Databricks Data Lakehouse in a SAP Ecosystem for Data & Analytics
Thinking in options and synergies
The Data Lakehouse can be seen as a evolution in data architectures over time, through progressive unbundling of the classic database in a cloud-native context. While the term “Data Lakehouse” was already mentioned in 2017 for Snowflake, Databricks started from around 2020 to promote the concept and took the data world by storm.

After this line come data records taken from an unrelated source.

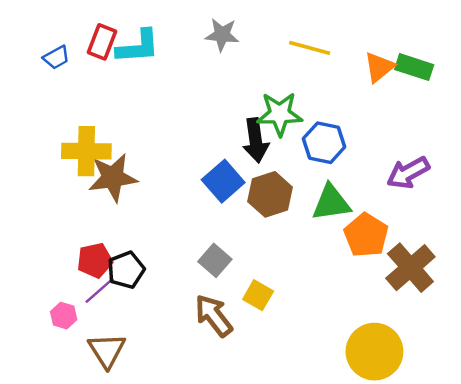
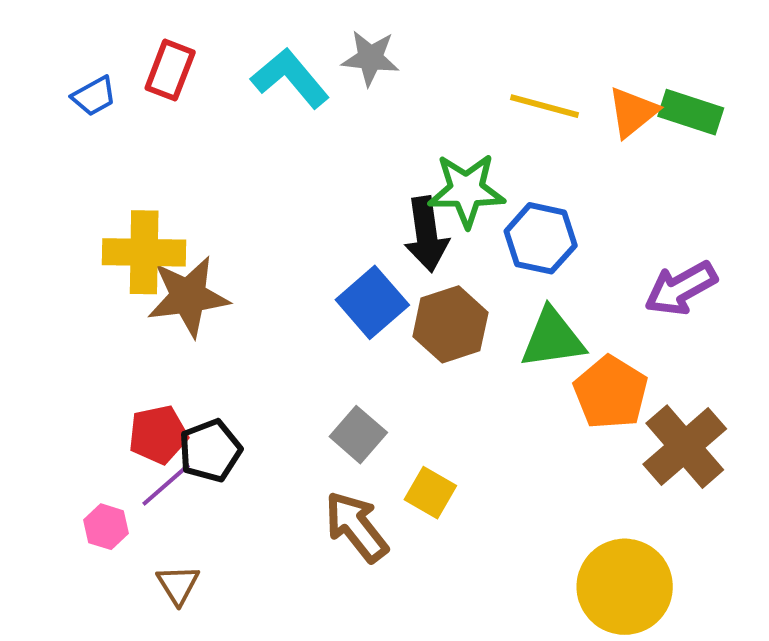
cyan L-shape: (138, 47) -> (290, 78), moved, turned -126
yellow line: (310, 48) -> (545, 106), moved
brown triangle: (107, 350) -> (178, 585), size x0.7

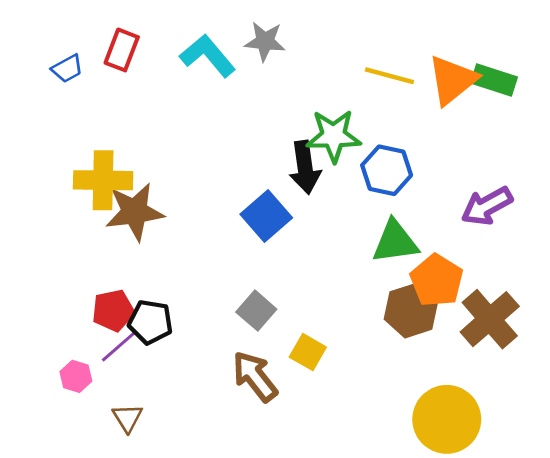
orange triangle: (633, 112) -> (452, 80), size x1.4
brown hexagon: (450, 324) -> (411, 311), moved
black pentagon: (210, 451) -> (150, 322), turned 30

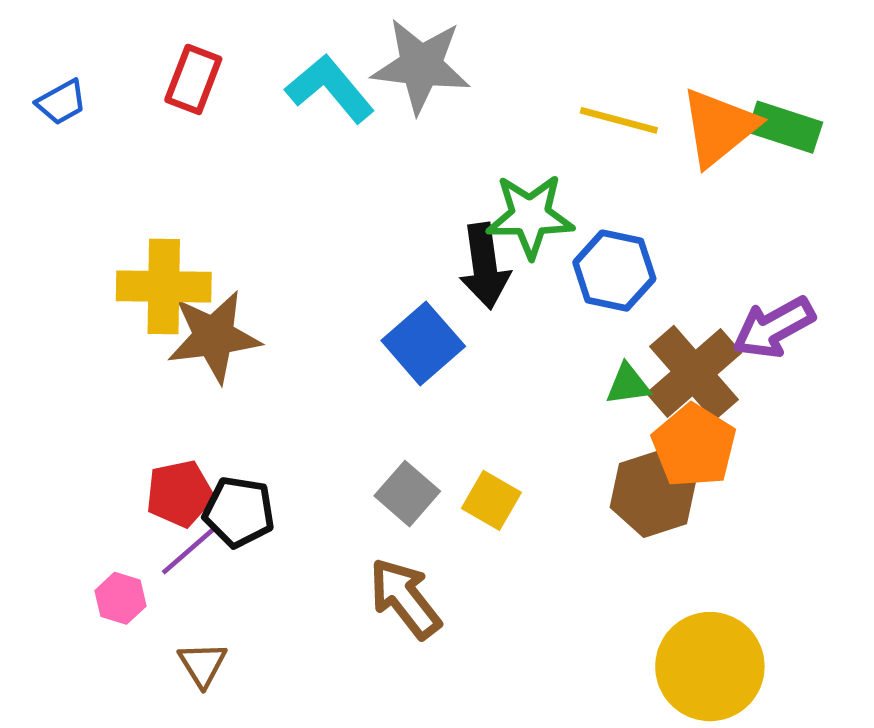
gray star: (265, 41) -> (421, 66), size x1.5
blue trapezoid: (67, 69) -> (61, 102), moved
green triangle: (395, 242) -> (628, 384), size x0.6
brown cross: (490, 319) -> (694, 373), moved
yellow square: (308, 352) -> (491, 500), moved

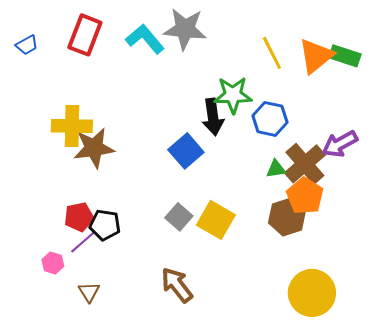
red rectangle: (193, 79) -> (85, 35), size x1.4
yellow line: (619, 120) -> (272, 53), turned 48
yellow square: (491, 500) -> (216, 220), size x1.5
brown arrow: (405, 598) -> (177, 285), moved

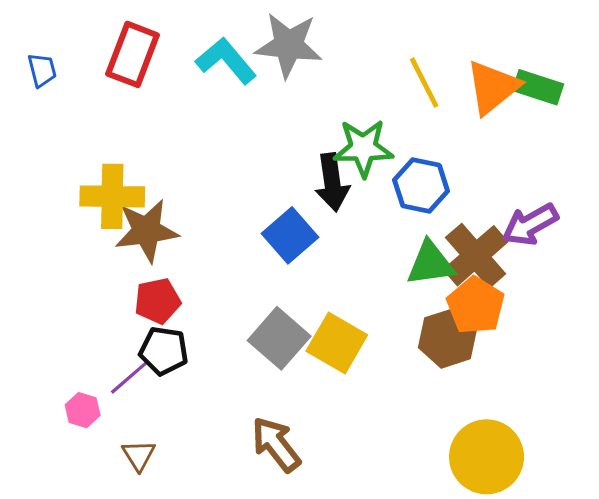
blue trapezoid: (27, 45) -> (42, 70), turned -75
green triangle: (276, 169) -> (430, 263), size x1.6
red pentagon: (79, 217) -> (157, 301), moved
gray square: (179, 217) -> (279, 338), size x1.4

Typical key componentes of the (Open) Data Lakehouse are:
File Formats like Parquet, ARVO or ORC for data storage, offering column store, partitioning, data compression, open source and others depending on the different formats every one has pros and cons - for the Data Lakehouse from my observation Parquet became the de-facto standard.

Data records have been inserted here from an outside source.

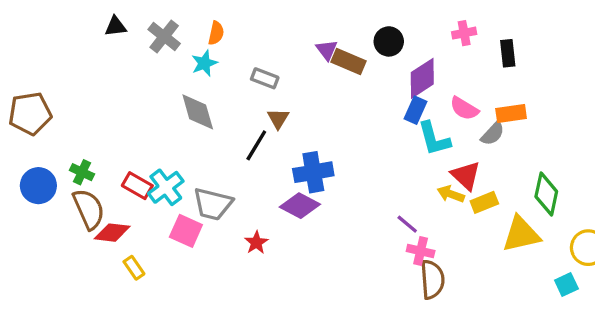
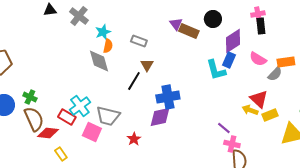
orange semicircle: (216, 33) -> (108, 46), moved
black rectangle: (508, 53) -> (261, 26), moved
cyan L-shape: (434, 139) -> (216, 70), moved
red rectangle: (137, 186) -> (67, 117), moved
purple diamond: (300, 206) -> (160, 117), turned -40

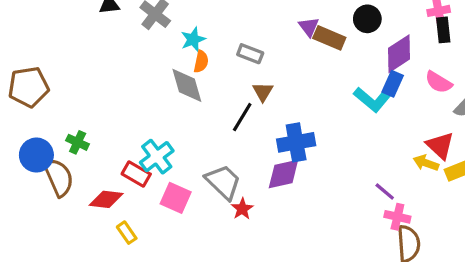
cyan L-shape: (216, 70) -> (372, 100), turned -35
gray trapezoid: (108, 116) -> (223, 182), moved, turned -150
brown semicircle: (34, 119) -> (59, 177), moved

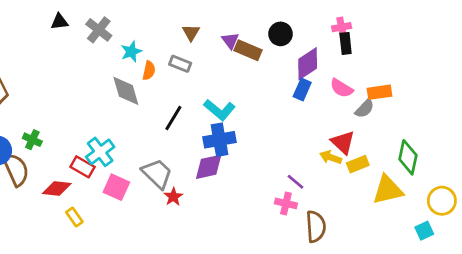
orange semicircle: (201, 62) -> (149, 71), moved
brown triangle: (263, 92) -> (191, 33), moved
cyan L-shape: (372, 100) -> (219, 110), moved
pink cross: (397, 217) -> (286, 203), moved

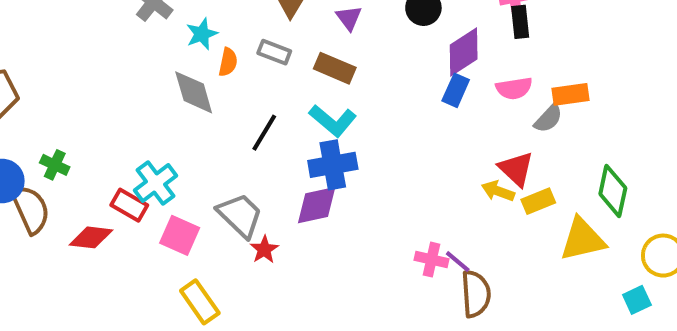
brown rectangle: (248, 50) -> (335, 68), moved
pink semicircle: (342, 88) -> (514, 88), turned -40
purple line: (295, 182) -> (458, 262), moved
yellow rectangle: (74, 217) -> (200, 302), moved, size x1.5

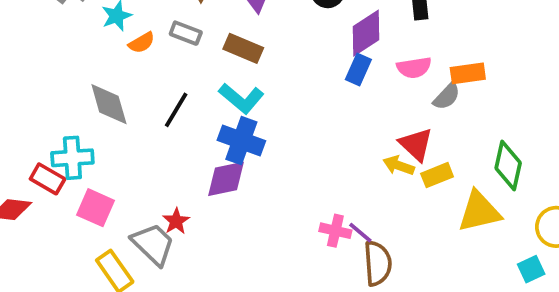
orange semicircle: (228, 62) -> (142, 43), turned 48
gray diamond: (194, 92) -> (109, 104), moved
blue cross: (333, 165) -> (241, 141), turned 30
cyan cross: (155, 183) -> (72, 158), turned 33
gray trapezoid: (240, 215) -> (153, 244), moved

Open Table Formats like Delta Lake, Apache Iceberg or Apache Hudi, offering indexing, time travel, schema enforcement and evolution, ACID transactions and more - for the Data Lakehouse depending on the vendor Databricks created and use Delta Lake, while Snowflake, AWS or Dremio seems to support Apache Iceberg which could become the de-facto standard, while others may prefer Apache Hudi.
Metastores (Technical Catalog) offer technical metadata to make SQL work on a object store. While Databricks used Hive Metastore which is now shifted to their Unity Catalog, Hive was for a long time kind of standard here. LinkedIn just open sourced OpenHouse and Tabular seems to show a strong supported of Apache Iceberg. These catalogs are not to be confused with Data Catalog used for Data Governance and Data Discovery.
MPP SQL query engines like Trino/Presto or Photon1 (Databricks), offering the necessary performance to process the data for ETL or BI workloads. MPP (Massively Parallel Processing) is not new and well known implementations in the Big Data World are Apache Hive or Impala. If you need performance for data transformations or queries you still need parallelization on a distributed compute framework to crunch unlimited amounts of data. Besides open source implementations like Trino/Presto, vendors implemented their own like Databricks created Photon in 2022. While Apache Spark makes here a big step to accelerate former big data queries, and Databricks was build on Spark originally, today Photon is the default engine for many tasks.
Typically these components are based on a object store/data lake technology to form what we call a “Data Lakehouse” today.
Fig. 1: The Data Lakehouse idea
Bringing both sides together promises capabilites from both sides like managing schemas or supporting Governance, while having a high flexibility in data usage.
What makes Databricks such a strong solution?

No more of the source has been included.